**WORK ORDER:**
Please print the entries below exactly, from the line with "ouTubeチャンネル" through the line with "Zobrazeno: 515x", including both of those lines and leaving out all others.

**RECORDS FOR THIS TASK:**
==*==

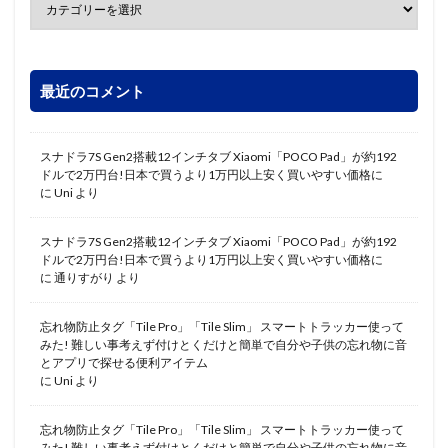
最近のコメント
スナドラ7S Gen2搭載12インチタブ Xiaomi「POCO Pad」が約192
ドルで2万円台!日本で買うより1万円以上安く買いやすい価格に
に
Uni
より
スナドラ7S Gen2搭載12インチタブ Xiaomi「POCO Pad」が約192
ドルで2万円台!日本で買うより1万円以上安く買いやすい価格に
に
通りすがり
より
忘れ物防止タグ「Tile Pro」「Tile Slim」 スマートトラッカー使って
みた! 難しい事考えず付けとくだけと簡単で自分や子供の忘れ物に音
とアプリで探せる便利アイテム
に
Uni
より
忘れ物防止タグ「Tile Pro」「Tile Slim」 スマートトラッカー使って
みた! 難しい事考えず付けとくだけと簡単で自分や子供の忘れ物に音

==*==

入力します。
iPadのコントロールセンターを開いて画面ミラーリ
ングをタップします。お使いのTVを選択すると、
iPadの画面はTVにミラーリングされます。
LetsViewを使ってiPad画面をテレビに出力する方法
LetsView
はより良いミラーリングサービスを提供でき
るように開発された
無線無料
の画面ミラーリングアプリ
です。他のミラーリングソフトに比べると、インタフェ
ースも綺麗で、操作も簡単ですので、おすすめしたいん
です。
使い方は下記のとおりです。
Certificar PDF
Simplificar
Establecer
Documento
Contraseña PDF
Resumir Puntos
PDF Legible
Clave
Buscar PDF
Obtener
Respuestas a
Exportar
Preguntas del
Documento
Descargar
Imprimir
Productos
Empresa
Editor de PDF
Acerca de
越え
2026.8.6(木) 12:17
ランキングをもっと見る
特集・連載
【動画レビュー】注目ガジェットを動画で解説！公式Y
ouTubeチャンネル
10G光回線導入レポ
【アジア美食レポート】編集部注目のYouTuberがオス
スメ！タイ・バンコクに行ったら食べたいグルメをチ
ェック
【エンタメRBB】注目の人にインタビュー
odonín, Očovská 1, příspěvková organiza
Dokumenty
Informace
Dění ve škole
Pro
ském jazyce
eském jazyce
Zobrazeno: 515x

==*==

**TASK SOLUTION:**
ouTubeチャンネル
10G光回線導入レポ
【アジア美食レポート】編集部注目のYouTuberがオス
スメ！タイ・バンコクに行ったら食べたいグルメをチ
ェック
【エンタメRBB】注目の人にインタビュー
odonín, Očovská 1, příspěvková organiza
Dokumenty
Informace
Dění ve škole
Pro
ském jazyce
eském jazyce
Zobrazeno: 515x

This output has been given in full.